» **Your instructions**: When you write out the records, keep every word exact and drop the pictures.

» **Information**:
● ● ●
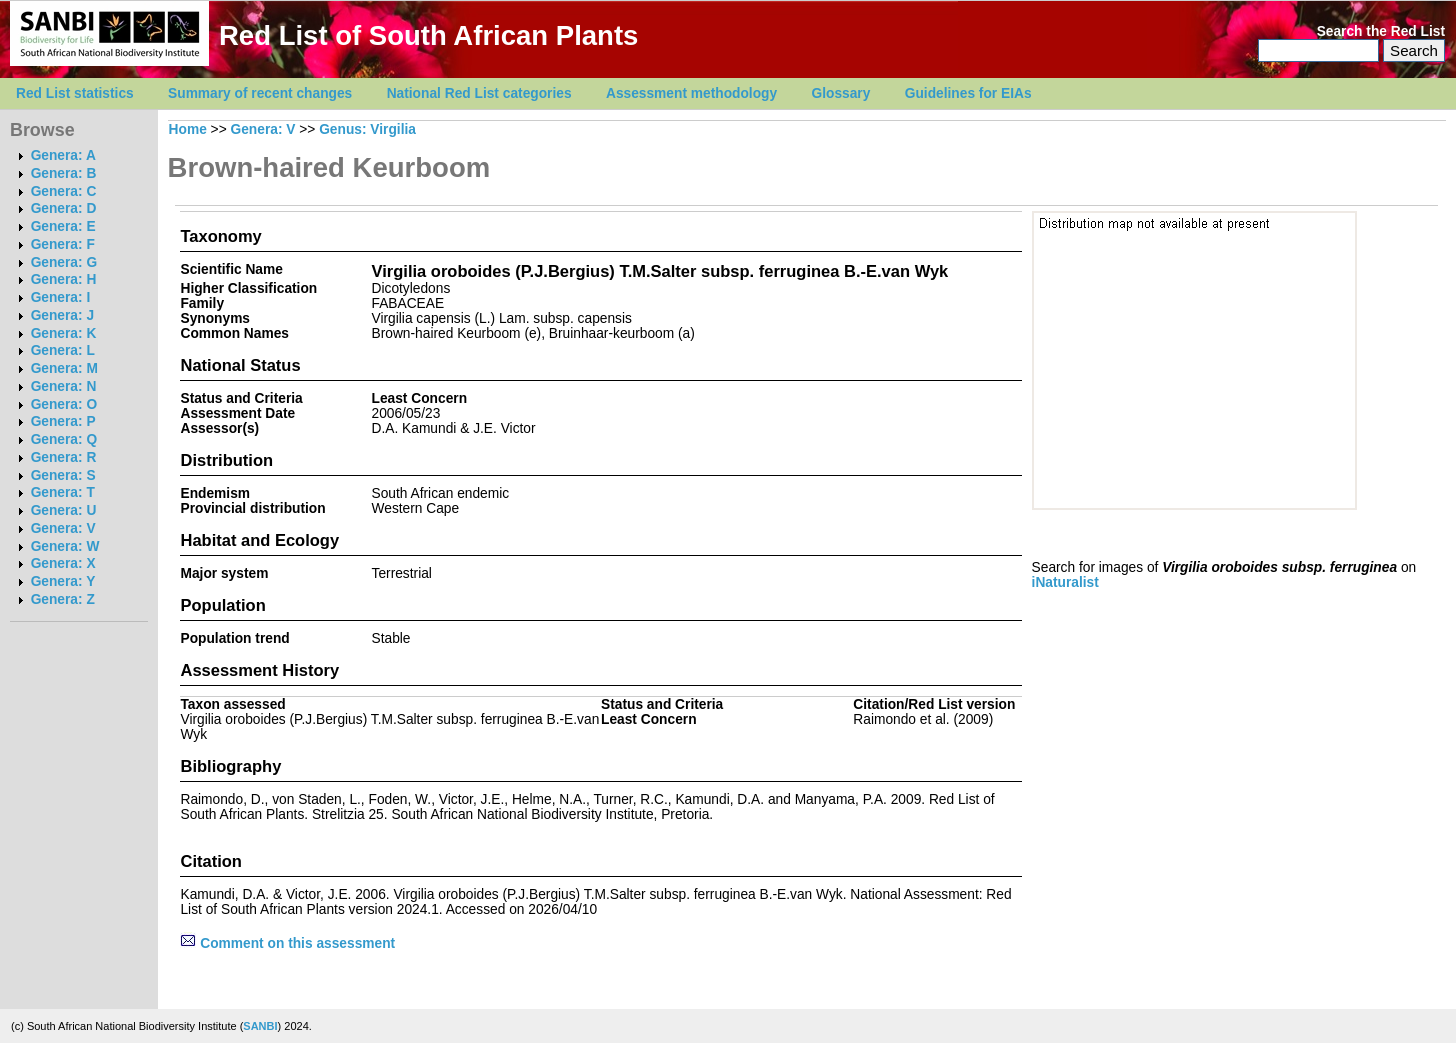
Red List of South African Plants (428, 35)
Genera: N (64, 386)
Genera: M (64, 368)
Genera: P (63, 421)
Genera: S (63, 475)
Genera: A (63, 155)
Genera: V (63, 528)
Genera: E (63, 226)
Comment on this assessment (287, 943)
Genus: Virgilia (367, 129)
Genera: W (65, 546)
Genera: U (64, 510)
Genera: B (64, 173)
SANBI (260, 1026)
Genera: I (61, 297)
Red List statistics (75, 93)
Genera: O (64, 404)
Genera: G (64, 262)
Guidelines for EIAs (968, 93)
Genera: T (63, 492)
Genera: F (63, 244)
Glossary (841, 93)
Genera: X (63, 563)
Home (188, 129)
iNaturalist (1065, 582)
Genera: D (64, 208)
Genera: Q (64, 439)
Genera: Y (63, 581)
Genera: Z (63, 599)
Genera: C (64, 191)
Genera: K (64, 333)
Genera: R (64, 457)
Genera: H (64, 279)
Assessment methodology (691, 93)
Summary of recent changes (260, 93)
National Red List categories (479, 93)
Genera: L (63, 350)
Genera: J (62, 315)
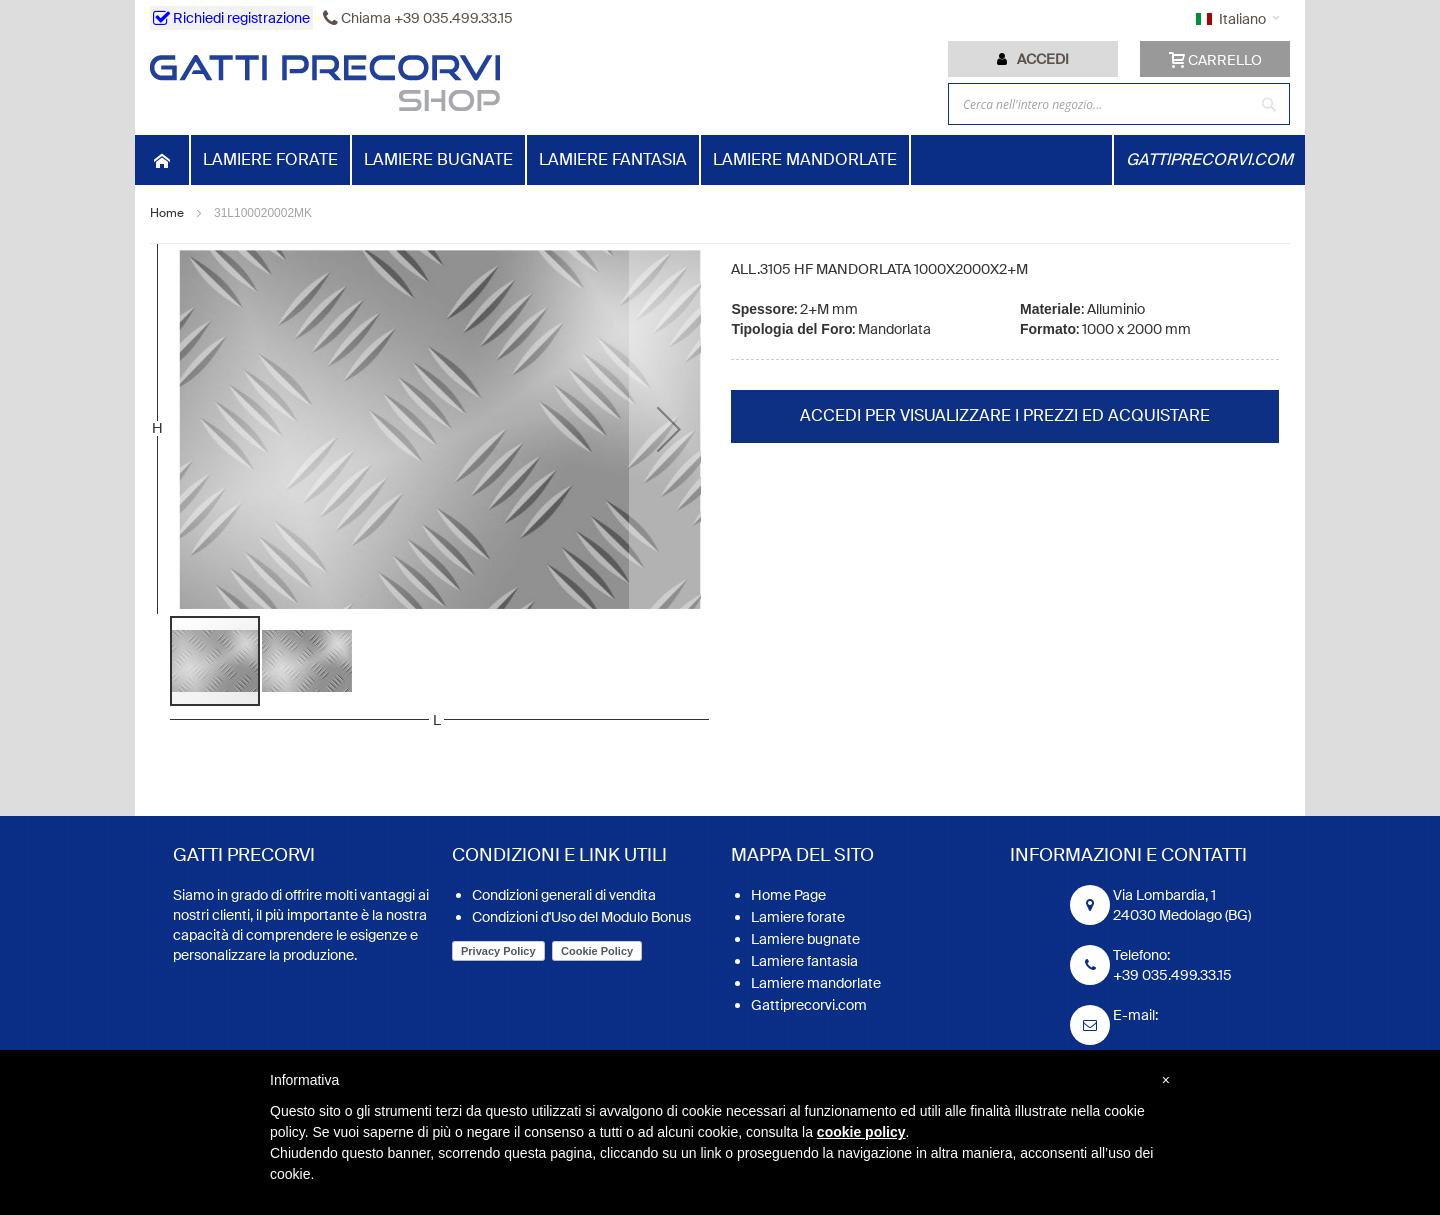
● ● ●
» **Task answer**:
Red List of South African Plants (428, 35)
Genera: N (64, 386)
Genera: M (64, 368)
Genera: P (63, 421)
Genera: S (63, 475)
Genera: A (63, 155)
Genera: V (63, 528)
Genera: E (63, 226)
Comment on this assessment (287, 943)
Genus: Virgilia (367, 129)
Genera: W (65, 546)
Genera: U (64, 510)
Genera: B (64, 173)
SANBI (260, 1026)
Genera: I (61, 297)
Red List statistics (75, 93)
Genera: O (64, 404)
Genera: G (64, 262)
Guidelines for EIAs (968, 93)
Genera: T (63, 492)
Genera: F (63, 244)
Glossary (841, 93)
Genera: X (63, 563)
Home (188, 129)
iNaturalist (1065, 582)
Genera: D (64, 208)
Genera: Q (64, 439)
Genera: Y (63, 581)
Genera: Z (63, 599)
Genera: C (64, 191)
Genera: K (64, 333)
Genera: R (64, 457)
Genera: H (64, 279)
Assessment methodology (691, 93)
Summary of recent changes (260, 93)
National Red List categories (479, 93)
Genera: L (63, 350)
Genera: J (62, 315)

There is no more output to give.